# Betta is lethargic and has a bump on top of body :(



## Snailgirl (Sep 29, 2008)

I think it might be a tumor. Can anyone give me more information on this? He was fine before but tonight he has been very sluggish, can't seem to get to the surface of the water and is swimming very slowly. The lump is under the skin, the scales over it are stretched. It's currently about 5mm long by about 3mm high, and is on top of his body in front of the top fin.
Help!
The tank is an 8gal, heated and filtered, steady low levels, shared with 6 pygmy cories and some unwelcome little snails, if it's any help.


----------



## matthew_harwood (Mar 12, 2005)

you really need to try to get a picture if you can of the effected fish and possibly a close up of the issue

matt


----------



## Snailgirl (Sep 29, 2008)

I will get a picture of him tonight so you can see.

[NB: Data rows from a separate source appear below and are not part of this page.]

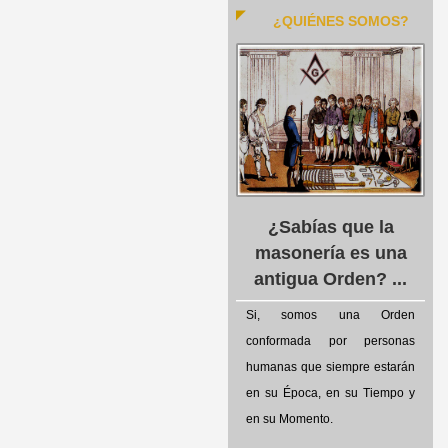
¿QUIÉNES SOMOS?
¿Sabías que la
masonería es una
antigua Orden? ...
Si, somos una Orden
conformada por personas
humanas que siempre estarán
en su Época, en su Tiempo y
en su Momento.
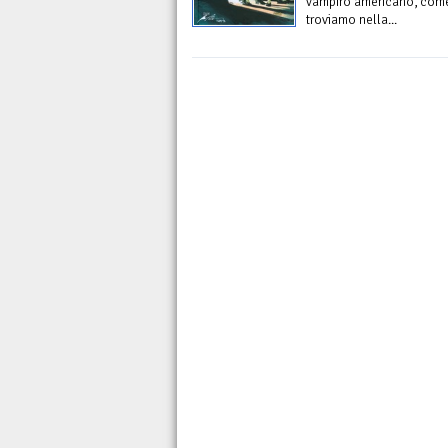
vampiro americano, come 
troviamo nella...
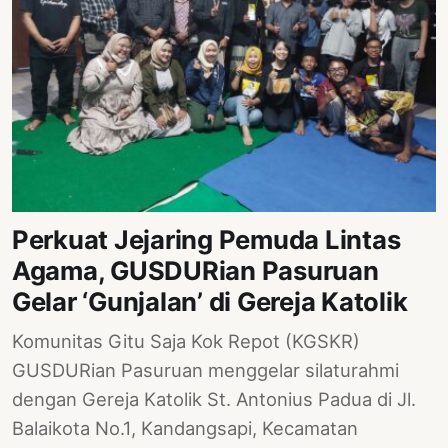
Perkuat Jejaring Pemuda Lintas
Agama, GUSDURian Pasuruan
Gelar ‘Gunjalan’ di Gereja Katolik
Komunitas Gitu Saja Kok Repot (KGSKR)
GUSDURian Pasuruan menggelar silaturahmi
dengan Gereja Katolik St. Antonius Padua di Jl.
Balaikota No.1, Kandangsapi, Kecamatan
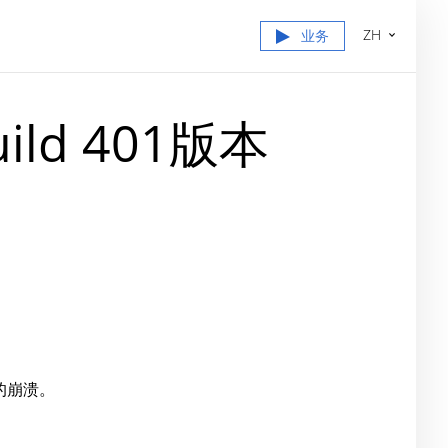
ZH
业务
ild 401版本
的崩溃。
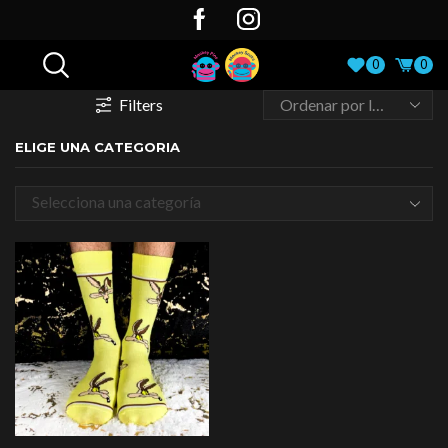
0
0
Filters
ELIGE UNA CATEGORIA
Selecciona una categoría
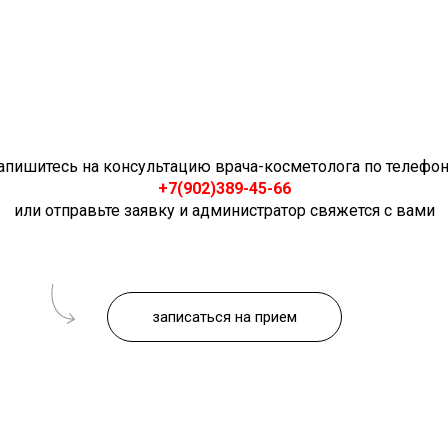
апишитесь на консультацию врача-косметолога по телефон
+7(902)389-45-66
или отправьте заявку и администратор свяжется с вами
записаться на прием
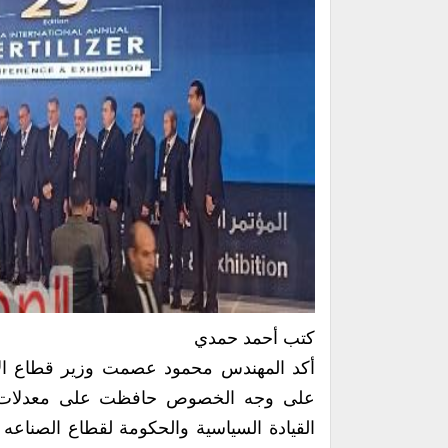
كتب أحمد حمدي
أكد المهندس محمود عصمت وزير قطاع الأع
على وجه الخصوص حافظت على معدلات انت
القيادة السياسية والحكومة لقطاع الصناعه و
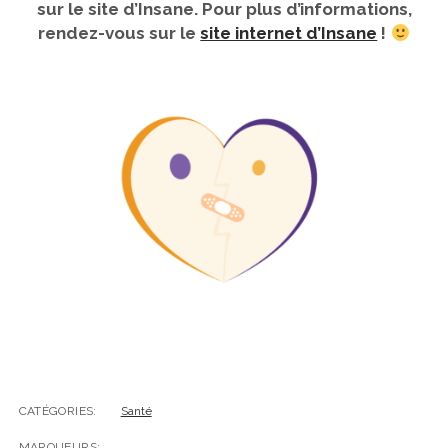
sur le site d’Insane. Pour plus d’informations,
rendez-vous sur le
site internet d’Insane
!
CATÉGORIES:
Santé
MARQUEURS:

He looks completely normal, just with a little raised bit.


----------



## Snailgirl (Sep 29, 2008)

Pics - as you can see it's the same colour as the rest of his body and looks like he's had a classic cartoon bonk on the head.
He's a lot more active today and is behaving normally, not sure if he was just tired the other day.
He's quite hard to get good photos of him as the camera is apparently a very scary big black thing and he swims away from it XD


----------



## HABU (Mar 21, 2007)

he looks old...


----------



## Snailgirl (Sep 29, 2008)

HABU said:


> he looks old...


I've had him about a year so he's really not that old at all. He was tiny when I got him. The camera has washed out the colours a lot so he looks rather dull here!


----------



## Graylord (Jul 17, 2007)

Snailgirl said:


> I've had him about a year so he's really not that old at all. He was tiny when I got him. The camera has washed out the colours a lot so he looks rather dull here!


A year is quite old for a Betta Splendens male i`d say he will be going home in the the next month or two.


----------



## Snailgirl (Sep 29, 2008)

Graylord said:


> A year is quite old for a Betta Splendens male i`d say he will be going home in the the next month or two.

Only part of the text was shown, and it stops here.